This week, one of the greatest names in streaming is in the limelight. Big events in gaming often occur in places you wouldn’t anticipate. Shroud, a well-known streamer and former esports star, has publicly backed ARC Raiders for Game of the Year 2025 and asked his followers not to let Clair Obscur: Expedition 33 take the award.
Here’s a deeper look at what he said, why it matters, and how this moment reflects the broader competition in the year’s GOTY race.
Shroud’s stance: What did he say?
Shroud told fans to vote for ARC Raiders during a recent livestream. He remarked, “Dude, we’ve got to make sure that this game wins Game of the Year, by the way. Do not let that Expedition game win Game of the Year. Do not let it! Absolutely, do not! We all have to band together to make this game win.”
He said that he has never voted for an award before, but this year he would because he feels ARC Raiders deserves it.
A streamer’s influence on the GOTY conversation
Shroud is one of the most significant individuals in gaming content development, and his support for ARC Raiders probably gets more attention than most multiplayer games do. His call to arms changes the discourse around GOTY beyond just narrative single-player games to include well-known multiplayer games as well.
A clash of genres and expectations
Embark Studios and Nexon’s ARC Raiders is a multiplayer extraction/shooter game that focuses on tactical collaboration and emergent extraction-action. Conversely, Clair Obscur: Expedition 33 is a single-player game with an engaging storyline, an immersive world, and genre-defining turn-based combat.
What Shroud is doing is effectively saying: “Don’t overlook the multiplayer experience — it can carry GOTY too.” It challenges the common assumption that only solo, narrative-heavy games win these accolades.
A signal of what kinds of games the community values
Shroud tells his fans to support ARC Raiders, which shows that multiplayer gameplay, live service potential, and the player community are equally as important as story-driven campaigns.

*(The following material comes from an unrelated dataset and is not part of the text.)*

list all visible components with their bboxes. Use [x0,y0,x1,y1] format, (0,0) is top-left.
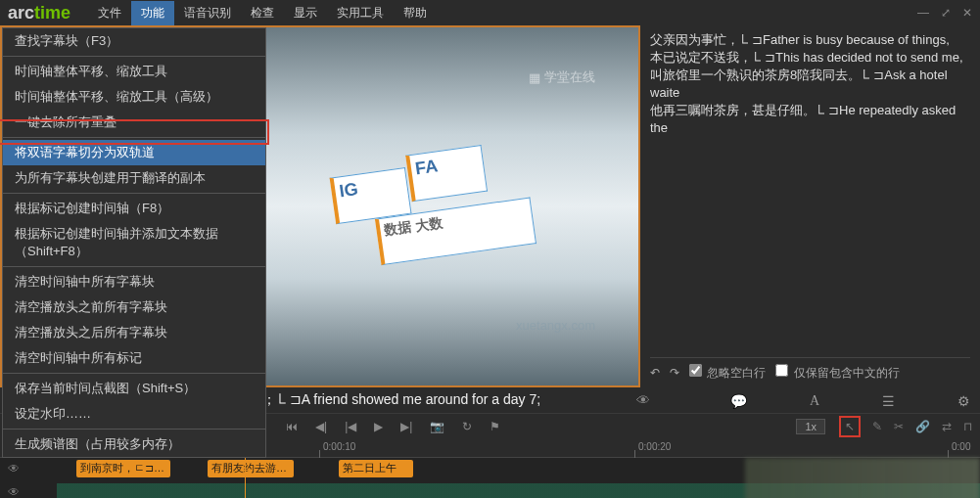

It could lead to more varied winners of the Game of the Year award in the future.
Shroud’s public push isn’t just for one game, as it’s also about how the awards are changing and how we value different kinds of gaming experiences. If ARC Raiders wins, it would be a big deal since it would show that multiplayer extraction games are being talked about as Game of the Year candidates.
For the awards ecosystem, it raises questions about genre bias and the criteria used to crown a Game of the Year. Maybe the definition is evolving.